MSCI’s broad index of world shares was steady, while futures contracts on Wall Street’s S&P 500 share index and the tech-heavy Nasdaq 100 implied both indices would flatline in early dealings.

However, futures contracts on the U.S. small-cap Russell 2000 index were 1% higher, building on a strong performance for this domestically-focused index on Thursday as shares in big tech groups like Apple fell.

Traders on Friday were looking ahead to easier financing conditions for companies in the world’s biggest economy after data on Thursday showed U.S. inflation had dropped unexpectedly to 3% in June, fuelling bets for a September rate cut.

The Federal Reserve has held its main funds rate at a 23-year high of 5.25-5.5% for almost a year, a period where rate cut bets have shifted rapidly on volatile economic data.

Barclays strategist Emmanuel Cau cautioned that most long-term U.S. investment institutions still expected rates to stay high for longer, so the small-cap stock bounce could be short lived.

“Rotation on lower rates into under owned parts of the market, like small caps or bond proxies, seems to be the new pain trade,” he said.

Meanwhile, shares in big U.S. banks JPMorgan Chase, Wells Fargo and Citigroup edged lower in pre-market trading after their earnings updates presented a mixed picture of current economic conditions.

WILD YEN

The dollar was steady against peers on Friday and slipped by only 0.2% against its Japanese counterpart to 159.2 yen, following a wild ride for the currency pair in the previous session.

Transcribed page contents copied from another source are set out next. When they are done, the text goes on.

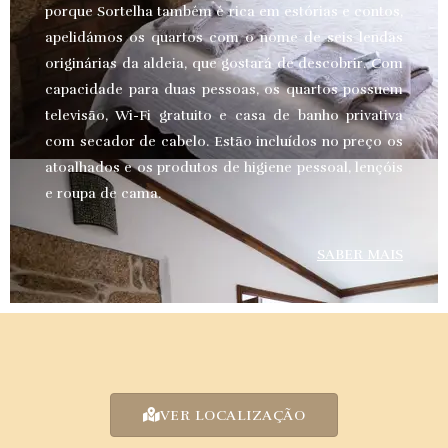
porque Sortelha também é rica em estórias e contos,
apelidámos os quartos com o nome de seis lendas
originárias da aldeia, que gostará de descobrir. Com
capacidade para duas pessoas, os quartos possuem
televisão, Wi-Fi gratuito e casa de banho privativa
com secador de cabelo. Estão incluídos no preço os
atoalhados e os produtos de higiene pessoal, lençóis
e roupa de cama.
SABER MAIS
VER LOCALIZAÇÃO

The yen surged by almost 3% on Thursday in a move traders attributed to official intervention to pull the currency up from 38-year lows, as well the drop in U.S. inflation having loaded extra pressure onto the dollar.

While Tokyo did not confirm any move to prop up the flailing yen, the Bank of Japan’s daily operations report on Friday suggested between 3.37-3.57 trillion yen ($21.18-22 billion) had been spent on strengthening the currency the day before.

Japan’s top currency diplomat Masato Kanda also said on Friday: “Currency interventions should certainly be rare in a floating rate market, but we’ll need to respond appropriately to excessive volatility or disorderly moves.”

Currency strategists at Bank of America, however, said yen interventions looked unlikely to halt the currency’s decline in the long term, noting Japan’s trade deficit and its retail investors’ tendency to park money abroad for higher expected returns.

STERLING BOUNCE

Elsewhere in markets, Europe’s Stoxx share index hit a one-month high and headed for a second consecutive week of gains, helped by upbeat earnings from Sweden’s Addtech and Ericsson.

The 10-year U.S. Treasury yield, a benchmark for global borrowing costs, was steady at around 4.21% on Friday after dropping by almost 9 basis points (bps) in the previous session as the price of the debt instrument rose on rate cut hopes.

Sterling rallied 0.4% to $1.296 and headed for its best two-week gain in eight months after comments from Bank of England policymakers and better-than-forecast GDP data led traders to reduce earlier bets for an August rate cut.

The 10-year UK gilt yield rose 6 basis points (bps) to around 4.14% as the price of the government bond fell.

Global oil prices rose to reflect optimism about U.S. rate cuts lifting business activity, with Brent futures gaining 0.6% to $85.93 per barrel and U.S. West Texas Intermediate (WTI) crude 0.8% higher at $83.29 a barrel.